September 30, 2013

36, 37, 38 Weeks of Gratitude



52 Weeks of More gratitude. More hope. More love. 

A few thoughts I started last Tuesday night....but didn't quite finish.  I've been a bit quiet on the blog front but with the memory of dirt on my hands and wind in my hair I'm inspired to write again.

I practised yoga this evening and I've a spring in my step, my chest feels open, shoulders are rolled back and I'm holding my head high. I can literally feel energy flowing freely throughout my whole body reaching right down to my toes. I am connected to my body again and I feel so calm and present.

 Recently I've noticed how much I enjoy singing on the way home after yoga. The thing is I don't sing very often. I have a rather terrible singing voice, I always have, and once I became old enough to realise I didn't really sound like the girl in the Annie musical I've too shy to really sing.

Not only have I held back the urge to sing when I'm with others but I've also held back expressing myself from time to time over the years. Our fears are strange beasts!  Health practitioners have often pointed out the link between recurrent sore throats and a repression of expression and emotion. Not speaking up for myself, not expressing myself, not singing often or loud enough!

 Now I'm not dreaming of having a singing career but I am making progress towards finding a way to be more comfortable with expression in many forms and I feel very grateful for the knowledge and self acceptance yoga is teaching me.

It has also been a month of ups and downs, feeling frustrated and still struggling to find a place in my new home as I previously rambled on about here. Thank goodness for yoga! and beautiful words from a good friend. She wrote what I'm calling a love letter to her friends, sharing her thoughts from across the seas whilst she travels on why each friend is important to her. Her words made me laugh, smile and cry. Seeing myself through her words I felt I knew myself again.

I'm grateful for these moments and insights that have kept me feeling sane! Oh and Spring, how could I  not mention the gorgeous bunches of Spring flowers that have been bringing nature into the home.

52 Weeks of Grateful linking up with Octavia and Vicky.

September 09, 2013

33, 34 and 35 Weeks of Gratitude



52 Weeks of More gratitude. More hope. More love. 

And here it is. The jumbo edition of many weeks of gratitude! Actually I'm going to keep it short and sweet.

I am very grateful and feeling the love from all of you who read and responded to my last post. Thanks for your support and encouraging words. I've found myself re-reading the comments over the last few weeks and loving the wise advice you shared. 

These past weeks I've been continuing to  take action and investing time and energy into my surroundings. I've been putting down roots and spreading my wings at the same time. On the home front I've been creating cosy little spaces and now have a few kitchen shelves just for my tea collection; burning beeswax candles at night and slowly going through my music collection. Out and about I've been exploring more and more, seeking out new places to go, experiences to have and new people to meet. I'm dreaming again and feeling hopeful.


I am grateful for:

The magic of staying on an island with good friends where days stretched out with nothing to do but relax and play. Oh the serenity!

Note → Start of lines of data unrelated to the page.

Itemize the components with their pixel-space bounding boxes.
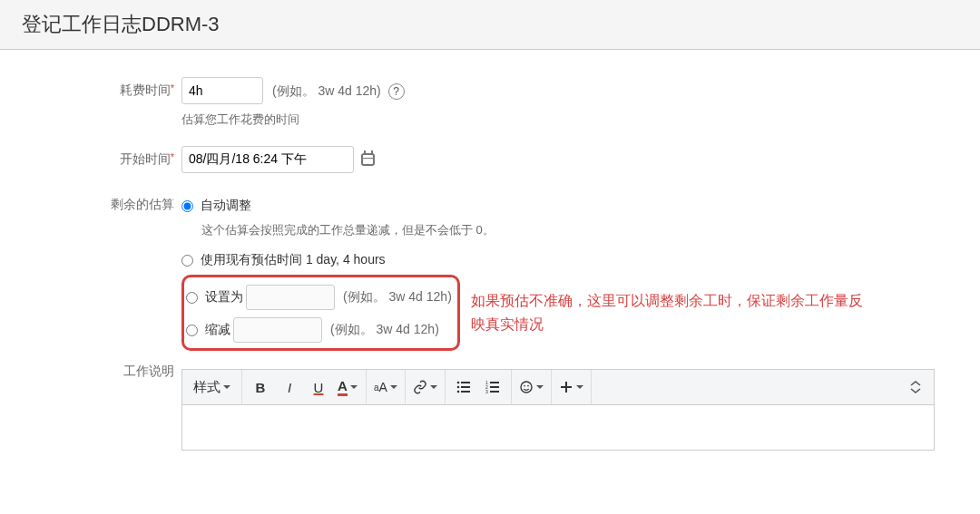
svg-point-14 — [527, 385, 529, 387]
time-spent-label: 耗费时间* — [0, 77, 181, 99]
format-dropdown[interactable]: aA — [370, 373, 401, 401]
remaining-auto-hint: 这个估算会按照完成的工作总量递减，但是不会低于 0。 — [201, 222, 962, 238]
svg-point-0 — [457, 382, 460, 384]
italic-button[interactable]: I — [275, 373, 304, 401]
bullet-list-button[interactable] — [449, 373, 478, 401]
chevron-down-icon — [223, 385, 230, 389]
link-button[interactable] — [409, 373, 441, 401]
work-description-label: 工作说明 — [0, 358, 181, 380]
remaining-reduce-by-radio[interactable] — [186, 325, 198, 336]
time-spent-example: (例如。 3w 4d 12h) — [272, 83, 381, 98]
bold-button[interactable]: B — [246, 373, 275, 401]
svg-point-1 — [457, 386, 460, 389]
remaining-set-to-example: (例如。 3w 4d 12h) — [343, 289, 452, 305]
time-spent-row: 耗费时间* (例如。 3w 4d 12h) ? 估算您工作花费的时间 — [0, 77, 962, 141]
work-description-row: 工作说明 样式 B I U A aA — [0, 358, 962, 451]
remaining-auto-option[interactable]: 自动调整 — [181, 191, 962, 220]
work-description-editor[interactable] — [181, 405, 935, 451]
date-started-label: 开始时间* — [0, 146, 181, 168]
required-star: * — [171, 82, 174, 93]
remaining-reduce-by-input[interactable] — [233, 317, 322, 343]
svg-rect-9 — [490, 382, 499, 383]
time-spent-input[interactable] — [181, 77, 263, 104]
chevron-down-icon — [430, 385, 437, 389]
remaining-set-to-option[interactable]: 设置为 (例如。 3w 4d 12h) — [186, 281, 452, 314]
chevron-down-icon — [350, 385, 358, 389]
svg-rect-3 — [461, 382, 470, 383]
numbered-list-icon: 123 — [485, 380, 500, 394]
collapse-icon — [908, 380, 923, 394]
calendar-icon[interactable] — [361, 153, 375, 166]
chevron-down-icon — [536, 385, 544, 389]
remaining-set-to-radio[interactable] — [186, 292, 198, 304]
svg-text:3: 3 — [485, 389, 488, 394]
svg-rect-4 — [461, 386, 470, 388]
remaining-existing-radio[interactable] — [181, 255, 193, 267]
emoji-button[interactable] — [515, 373, 547, 401]
bullet-list-icon — [456, 380, 471, 394]
svg-point-13 — [524, 385, 525, 387]
svg-point-12 — [521, 382, 532, 393]
svg-rect-10 — [490, 386, 499, 388]
remaining-auto-radio[interactable] — [181, 200, 193, 212]
link-icon — [413, 380, 427, 394]
smile-icon — [519, 380, 534, 394]
date-started-input[interactable] — [181, 146, 354, 173]
remaining-auto-label: 自动调整 — [201, 198, 251, 214]
remaining-set-to-input[interactable] — [246, 285, 335, 310]
remaining-reduce-by-example: (例如。 3w 4d 12h) — [330, 322, 439, 338]
svg-point-2 — [457, 391, 460, 393]
underline-button[interactable]: U — [304, 373, 333, 401]
annotation-highlight-box: 设置为 (例如。 3w 4d 12h) 缩减 (例如。 3w 4d 12h) — [181, 275, 460, 351]
insert-button[interactable] — [555, 373, 587, 401]
remaining-existing-label: 使用现有预估时间 1 day, 4 hours — [201, 252, 386, 268]
text-color-button[interactable]: A — [333, 373, 362, 401]
collapse-toolbar-button[interactable] — [901, 373, 930, 401]
dialog-title: 登记工作日志DDRM-3 — [0, 0, 980, 50]
svg-rect-11 — [490, 391, 499, 393]
chevron-down-icon — [390, 385, 397, 389]
help-icon[interactable]: ? — [388, 83, 405, 100]
numbered-list-button[interactable]: 123 — [478, 373, 507, 401]
editor-toolbar: 样式 B I U A aA — [181, 369, 935, 405]
remaining-reduce-by-option[interactable]: 缩减 (例如。 3w 4d 12h) — [186, 314, 452, 346]
remaining-existing-option[interactable]: 使用现有预估时间 1 day, 4 hours — [181, 246, 962, 275]
style-dropdown[interactable]: 样式 — [186, 373, 238, 401]
remaining-set-to-label: 设置为 — [205, 289, 243, 305]
date-started-row: 开始时间* — [0, 146, 962, 186]
plus-icon — [559, 380, 573, 394]
remaining-reduce-by-label: 缩减 — [205, 322, 230, 338]
svg-rect-5 — [461, 391, 470, 393]
annotation-text: 如果预估不准确，这里可以调整剩余工时，保证剩余工作量反映真实情况 — [471, 289, 870, 335]
time-spent-hint: 估算您工作花费的时间 — [181, 112, 962, 128]
work-log-form: 耗费时间* (例如。 3w 4d 12h) ? 估算您工作花费的时间 开始时间*… — [0, 50, 980, 451]
remaining-estimate-row: 剩余的估算 自动调整 这个估算会按照完成的工作总量递减，但是不会低于 0。 使用… — [0, 191, 962, 351]
required-star: * — [171, 151, 174, 162]
remaining-estimate-label: 剩余的估算 — [0, 191, 181, 213]
chevron-down-icon — [576, 385, 583, 389]
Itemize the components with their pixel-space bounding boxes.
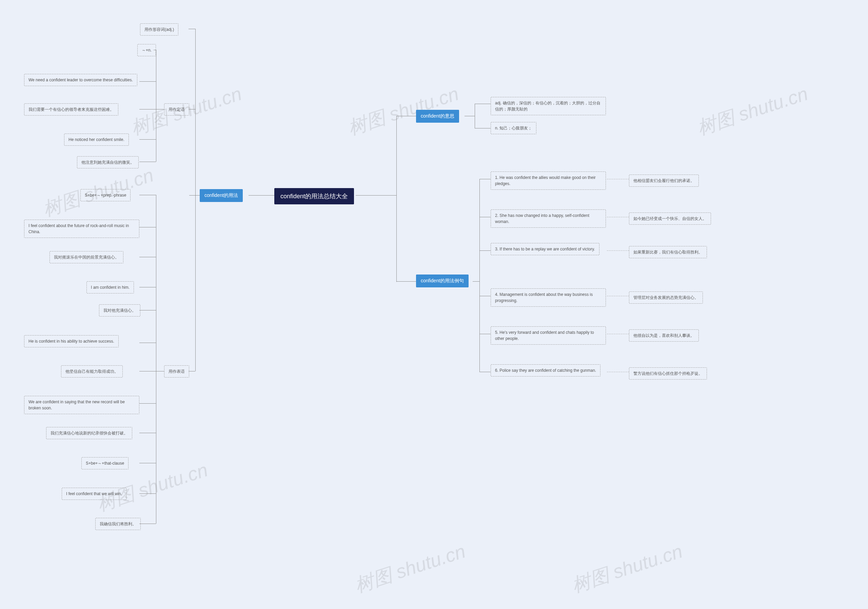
leaf-ex2-zh[interactable]: 如今她已经变成一个快乐、自信的女人。 bbox=[629, 212, 711, 225]
leaf-attr2-en[interactable]: He noticed her confident smile. bbox=[64, 133, 129, 146]
leaf-meaning-n[interactable]: n. 知己；心腹朋友； bbox=[491, 122, 536, 134]
leaf-pred2-en[interactable]: I am confident in him. bbox=[87, 281, 134, 294]
leaf-ex3-zh[interactable]: 如果重新比赛，我们有信心取得胜利。 bbox=[629, 246, 707, 258]
leaf-ex2-en[interactable]: 2. She has now changed into a happy, sel… bbox=[491, 209, 606, 228]
root-node[interactable]: confident的用法总结大全 bbox=[274, 188, 354, 204]
branch-examples[interactable]: confident的用法例句 bbox=[416, 275, 468, 287]
watermark: 树图 shutu.cn bbox=[352, 538, 469, 598]
leaf-meaning-adj[interactable]: adj. 确信的，深信的；有信心的，沉着的；大胆的，过分自信的；厚颜无耻的 bbox=[491, 97, 606, 115]
branch-usage[interactable]: confident的用法 bbox=[200, 189, 243, 202]
watermark: 树图 shutu.cn bbox=[694, 81, 811, 141]
leaf-usage-adj[interactable]: 用作形容词(adj.) bbox=[140, 23, 178, 36]
leaf-usage-attr[interactable]: 用作定语 bbox=[164, 104, 189, 116]
leaf-attr2-zh[interactable]: 他注意到她充满自信的微笑。 bbox=[77, 156, 139, 168]
leaf-that1-zh[interactable]: 我确信我们将胜利。 bbox=[95, 518, 141, 530]
leaf-pred4-en[interactable]: We are confident in saying that the new … bbox=[24, 396, 140, 414]
leaf-pred-prep[interactable]: S+be+～+prep.-phrase bbox=[81, 189, 130, 201]
leaf-ex6-en[interactable]: 6. Police say they are confident of catc… bbox=[491, 364, 600, 377]
leaf-usage-pred[interactable]: 用作表语 bbox=[164, 365, 189, 377]
leaf-attr1-en[interactable]: We need a confident leader to overcome t… bbox=[24, 74, 137, 86]
leaf-pred1-en[interactable]: I feel confident about the future of roc… bbox=[24, 219, 140, 238]
leaf-pred-that[interactable]: S+be+～+that-clause bbox=[81, 457, 129, 469]
leaf-pred3-zh[interactable]: 他坚信自己有能力取得成功。 bbox=[61, 365, 123, 377]
leaf-pred1-zh[interactable]: 我对摇滚乐在中国的前景充满信心。 bbox=[50, 251, 123, 263]
leaf-pred2-zh[interactable]: 我对他充满信心。 bbox=[99, 304, 140, 317]
watermark: 树图 shutu.cn bbox=[569, 538, 686, 598]
leaf-attr-n[interactable]: ～+n. bbox=[137, 44, 156, 56]
leaf-pred4-zh[interactable]: 我们充满信心地说新的纪录很快会被打破。 bbox=[46, 427, 132, 439]
leaf-ex4-zh[interactable]: 管理层对业务发展的态势充满信心。 bbox=[629, 291, 703, 304]
mindmap-canvas: 树图 shutu.cn 树图 shutu.cn 树图 shutu.cn 树图 s… bbox=[0, 0, 868, 609]
leaf-ex1-zh[interactable]: 他相信盟友们会履行他们的承诺。 bbox=[629, 175, 699, 187]
leaf-that1-en[interactable]: I feel confident that we will win. bbox=[62, 488, 127, 500]
leaf-ex6-zh[interactable]: 警方说他们有信心抓住那个持枪歹徒。 bbox=[629, 367, 707, 380]
leaf-ex5-en[interactable]: 5. He's very forward and confident and c… bbox=[491, 326, 606, 345]
leaf-ex3-en[interactable]: 3. If there has to be a replay we are co… bbox=[491, 243, 600, 255]
leaf-ex1-en[interactable]: 1. He was confident the allies would mak… bbox=[491, 172, 606, 190]
leaf-attr1-zh[interactable]: 我们需要一个有信心的领导者来克服这些困难。 bbox=[24, 104, 118, 116]
branch-meaning[interactable]: confident的意思 bbox=[416, 110, 459, 123]
leaf-ex5-zh[interactable]: 他很自以为是，喜欢和别人攀谈。 bbox=[629, 329, 699, 342]
leaf-pred3-en[interactable]: He is confident in his ability to achiev… bbox=[24, 335, 119, 347]
leaf-ex4-en[interactable]: 4. Management is confident about the way… bbox=[491, 288, 606, 307]
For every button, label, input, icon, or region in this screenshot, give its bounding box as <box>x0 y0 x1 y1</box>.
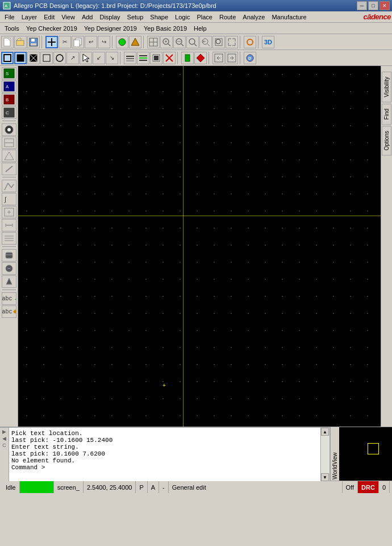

Spending Sunday with Dad on Father's Day.  So whilst my first attempt at baking something from Jude Blereau's new cookbook didn't quite work out (my sponge came out of the oven completely flat!-I'm sure it had more to do with my inexperience than Jude's instructions. I should have known when I had to youtube the 'ribbon' method). A quick trip to the shops to buy a plain sponge cake saved my arse, and I prettied it up as planned.

Mint and parsley on my little balcony herb garden. Getting ready for Summer time.

A haircut that didn't make me want to cry. I love my new hairdresser. 

52 Weeks of Grateful linking up with Octavia and Vicky. 

Images: Sunset on Great Keppel Island; the Father's Day sponge; minty goodness.